DP-Fusion: Token-Level Differentially Private Inference for Large Language Models
Rushil Thareja, Preslav Nakov, Praneeth Vepakomma, Nils Lukas
TL;DR
DP-Fusion tackles the privacy risk of LLM inferences leaking sensitive contextual data by introducing token-level differential privacy applied during inference. It partitions input into private groups and a public portion, computes per-group private distributions, and mollifies outputs to bound the divergence from the sanitized baseline, achieving $(\alpha,\beta)$-Rényi DP guarantees. The method demonstrates superior utility-to-privacy trade-offs compared with existing DPI approaches across document privatization tasks and provides empirical defense against jailbreaks and prompt-injection in RAG settings. This work enables safer deployment of LLMs with sensitive data by offering formal privacy guarantees, practical utility, and resilience against inference-time attacks.
Abstract
Large language models (LLMs) do not preserve privacy at inference-time. The LLM's outputs can inadvertently reveal information about the model's context, which presents a privacy challenge when the LLM is augmented via tools or databases containing sensitive information. Existing privacy-preserving methods at inference-time have significant limitations since they (i) lack provable guarantees or (ii) have a poor utility/privacy trade-off. We propose DP-Fusion, a Differentially Private Inference (DPI) mechanism for LLMs that provably bounds the influence a set of tokens in the context can have on the LLM's output.

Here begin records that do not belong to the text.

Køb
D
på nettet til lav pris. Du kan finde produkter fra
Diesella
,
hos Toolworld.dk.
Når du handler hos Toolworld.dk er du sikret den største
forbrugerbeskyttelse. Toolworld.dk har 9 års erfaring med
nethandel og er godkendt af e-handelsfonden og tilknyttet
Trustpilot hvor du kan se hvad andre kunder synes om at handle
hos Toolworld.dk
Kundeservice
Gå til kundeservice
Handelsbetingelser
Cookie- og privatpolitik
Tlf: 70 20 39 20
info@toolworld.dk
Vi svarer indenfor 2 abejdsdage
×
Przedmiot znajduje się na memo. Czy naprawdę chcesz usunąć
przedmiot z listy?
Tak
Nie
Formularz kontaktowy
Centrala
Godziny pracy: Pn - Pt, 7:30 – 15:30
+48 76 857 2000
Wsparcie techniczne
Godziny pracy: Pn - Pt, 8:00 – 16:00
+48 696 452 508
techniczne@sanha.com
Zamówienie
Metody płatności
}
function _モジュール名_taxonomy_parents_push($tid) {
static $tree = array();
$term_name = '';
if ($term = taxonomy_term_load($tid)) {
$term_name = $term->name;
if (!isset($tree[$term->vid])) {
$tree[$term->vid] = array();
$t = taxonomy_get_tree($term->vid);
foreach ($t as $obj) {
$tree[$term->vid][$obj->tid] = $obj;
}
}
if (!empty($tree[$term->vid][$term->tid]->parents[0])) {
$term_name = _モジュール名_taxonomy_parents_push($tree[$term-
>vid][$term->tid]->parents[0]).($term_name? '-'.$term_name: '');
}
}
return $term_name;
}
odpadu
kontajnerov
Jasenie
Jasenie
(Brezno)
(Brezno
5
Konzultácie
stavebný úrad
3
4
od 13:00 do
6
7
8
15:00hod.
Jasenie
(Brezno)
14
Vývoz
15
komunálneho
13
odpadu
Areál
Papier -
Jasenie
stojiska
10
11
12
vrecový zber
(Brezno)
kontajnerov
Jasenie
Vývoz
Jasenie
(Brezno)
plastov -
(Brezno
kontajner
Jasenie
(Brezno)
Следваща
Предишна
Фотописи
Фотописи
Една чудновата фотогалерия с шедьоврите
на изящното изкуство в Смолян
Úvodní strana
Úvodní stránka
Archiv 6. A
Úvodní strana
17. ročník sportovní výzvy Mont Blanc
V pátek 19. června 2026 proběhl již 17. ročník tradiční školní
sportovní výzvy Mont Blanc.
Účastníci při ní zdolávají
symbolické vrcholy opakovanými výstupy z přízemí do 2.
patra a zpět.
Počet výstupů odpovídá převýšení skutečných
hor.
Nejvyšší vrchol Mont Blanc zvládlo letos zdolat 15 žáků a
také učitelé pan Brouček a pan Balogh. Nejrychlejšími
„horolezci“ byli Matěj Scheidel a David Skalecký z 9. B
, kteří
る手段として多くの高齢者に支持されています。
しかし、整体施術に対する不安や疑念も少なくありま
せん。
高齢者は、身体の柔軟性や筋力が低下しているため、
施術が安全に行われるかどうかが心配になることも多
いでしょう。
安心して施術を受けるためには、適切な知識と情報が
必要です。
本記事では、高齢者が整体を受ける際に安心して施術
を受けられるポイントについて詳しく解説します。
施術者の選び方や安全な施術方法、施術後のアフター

DP-Fusion works as follows: (1) label a subset of sensitive tokens, (2) infer the LLM without any sensitive tokens to obtain a baseline, (3) infer the LLM with the sensitive tokens, and (4) blend distributions so that the final output remains within a bounded distance of the baseline distribution. While this per-token influence bound also mitigates jailbreak-style prompt injection, we focus on \emph{document privatization}, where the goal is to paraphrase a document containing sensitive tokens, e.g., personally identifiable information, so that no attacker can reliably infer them from the paraphrased document while preserving high text quality. The privacy/utility trade-off is controlled by $ε$, where $ε=0$ hides sensitive tokens entirely, while higher values trade off privacy for improved text quality. We show that our method creates token-level provably privatized documents with substantially improved theoretical and empirical privacy, achieving $6\times$ lower perplexity than related DPI methods.